The surveyors were correct in assessing a violation of the cited standard for Lake Ridge’s failure to follow up successfully on the illegible assessment form.  The surveyors erred when they founded that Resident 16 was harmed by the delay in changing her medication.  Under 42 C.F.R. 483.13(a), a resident has the right to be free from medications not required to treat that resident’s medical symptoms.  Resident 16’s condition was improving under her existing medication regimen and the psychologist’s conclusion that her medications needed to be increased significantly was shown to be erroneous, when she demonstrated a decrease in symptoms by acclimatizing to the facility.  Further, the medical doctor responsible for prescribing medication indicated that he would not have changed the medication as indicated by the assessment because there was no clinical indication that the change would be appropriate.  The adjustment to her anti-anxiety medication made by the psychiatrist came only after Resident 16 reached her baseline condition.

The conduct cited by the surveyors constitutes a violation of 42 C.F.R. 483.13(a).  The surveyors erred in finding that the situation constituted immediate jeopardy.  This violation is isolated and presents a potential for harm that is more than minimal but not immediate jeopardy and is appropriately assigned to level D on the F224 tag.

The surveyors maintained that the delay in Resident 16’s psychological assessment being reviewed constitutes a deficiency supporting the F250 tag.  As found above, the medical doctor refused to change Resident 16’s medication as recommended by the psychologist.  The finding that additional medically-related social services to attain or maintain the highest practicable physical, mental, and psychosocial well-being of each resident was not provided to Resident 16 was in error, since only the medical doctor could change her medications and he refused to, because change was not clinically indicated.  There is no factual support for the finding of a deficiency for the F250 tag for Resident 16.

Resident 17

Resident 17 is an 87-year-old woman who suffers from a dementia and required nursing care after suffering injuries from a fall.  She entered Lake Ridge on October 24, 2004.  Her husband, who also suffers from dementia, visited her at Lake Ridge on a frequent basis.  Many of these visits occurred without incident.[54]  Starting with a visit on November 10, 2004, the husband exhibited agitation and anger while conversing with their adult daughter.  After this incident, Resident 17’s plan of care was modified to require staff to intervene when her husband was being verbally abusive.[55]

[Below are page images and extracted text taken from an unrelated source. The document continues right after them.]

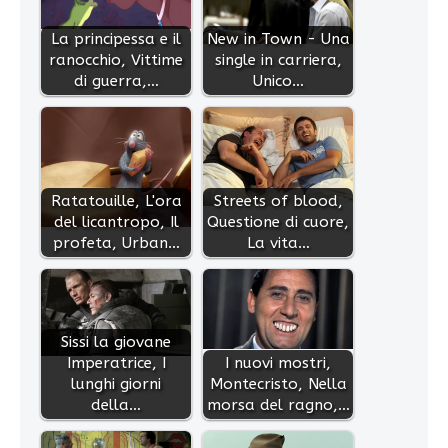
La principessa e il
New in Town - Una
ranocchio, Vittime
single in carriera,
di guerra,…
Unico…
Ratatouille, L'ora
Streets of blood,
del licantropo, Il
Questione di cuore,
profeta, Urban…
La vita…
Sissi la giovane
Imperatrice, I
I nuovi mostri,
lunghi giorni
Montecristo, Nella
della…
morsa del ragno,…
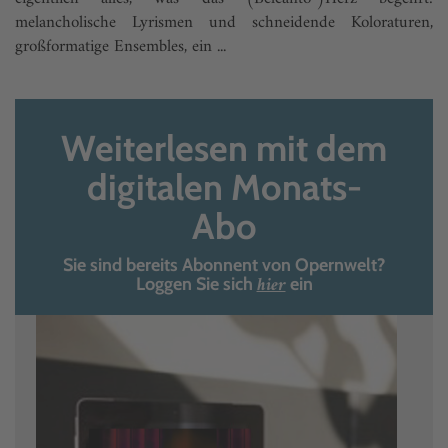
melancholische Lyrismen und schneidende Koloraturen,
großformatige Ensembles, ein ...
Weiterlesen mit dem
digitalen Monats-
Abo
Sie sind bereits Abonnent von Opernwelt?
hier
Loggen Sie sich
ein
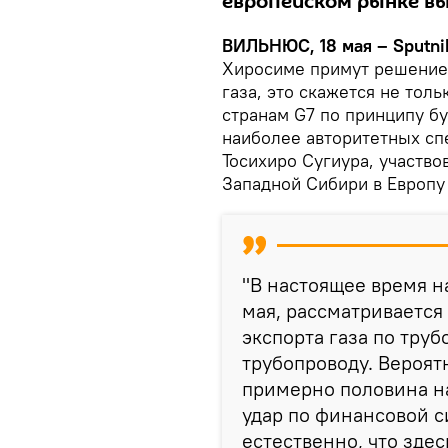
европейском рынке в
ВИЛЬНЮС, 18 мая – Sputni
Хиросиме примут решение 
газа, это скажется не тол
странам G7 по принципу б
наиболее авторитетных сп
Тосихиро Сугиура, участво
Западной Сибири в Европу
"В настоящее время н
мая, рассматривается
экспорта газа по труб
трубопроводу. Вероятн
примерно половина на
удар по финансовой 
естественно, что здес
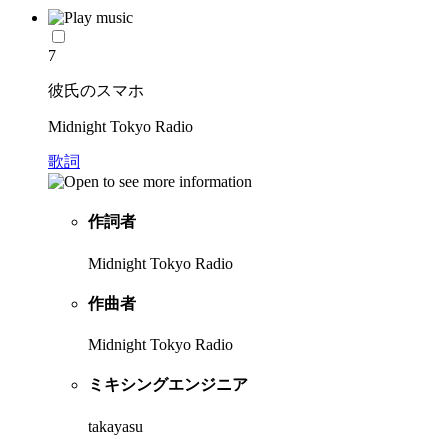
7
彼氏のスマホ
Midnight Tokyo Radio
歌詞
作詞者
Midnight Tokyo Radio
作曲者
Midnight Tokyo Radio
ミキシングエンジニア
takayasu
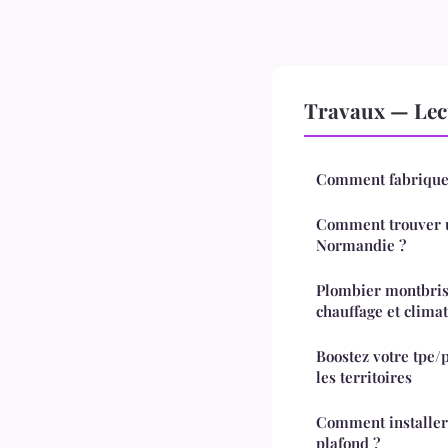
Travaux — Lec
Comment fabriquer
Comment trouver un
Normandie ?
Plombier montbriso
chauffage et climat
Boostez votre tpe/
les territoires
Comment installer 
plafond ?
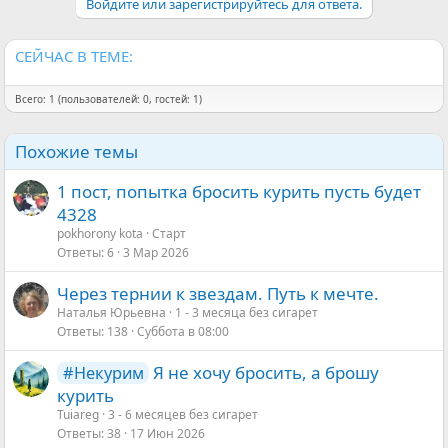
Войдите или зарегистрируйтесь для ответа.
СЕЙЧАС В ТЕМЕ:
Всего: 1 (пользователей: 0, гостей: 1)
Похожие темы
1 пост, попытка бросить курить пусть будет
4328
pokhorony kota
Старт
Ответы
6
3 Мар 2026
Через тернии к звездам. Путь к мечте.
Наталья Юрьевна
1 - 3 месяца без сигарет
Ответы
138
Суббота в 08:00
Я не хочу бросить, а брошу
#Некурим
курить
Tuiareg
3 - 6 месяцев без сигарет
Ответы
38
17 Июн 2026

On November 17, 2004, the husband told Resident 17 that he was going to commit suicide.  Resident 17 asked a staff member to intervene and the Facility’s social worker was brought in to talk to both Resident 17 and her husband.[56]

On December 17, 2004, the husband appeared at Lake Ridge at 3:10 a.m. demanding to see Resident 17.  Only after the intervention of a supervisor was the husband convinced to go home and return during visiting hours.[57]

On December 20, 2004, a social worker for Ramsey County Adult Protective Services contacted the husband.  The husband again made threats of suicide and divorce in an effort to get his way.[58]

On December 21, 2004, the husband visited Resident 17 and threatened to no longer visit her because the cost of the Facility’s care was too expensive.  A staff member intervened when Resident 17 became upset.  The husband returned to her room three times to voice repeatedly the claim that he would not come to visit.  After the husband finally left, the staffer stayed with Resident 17 to calm her.[59]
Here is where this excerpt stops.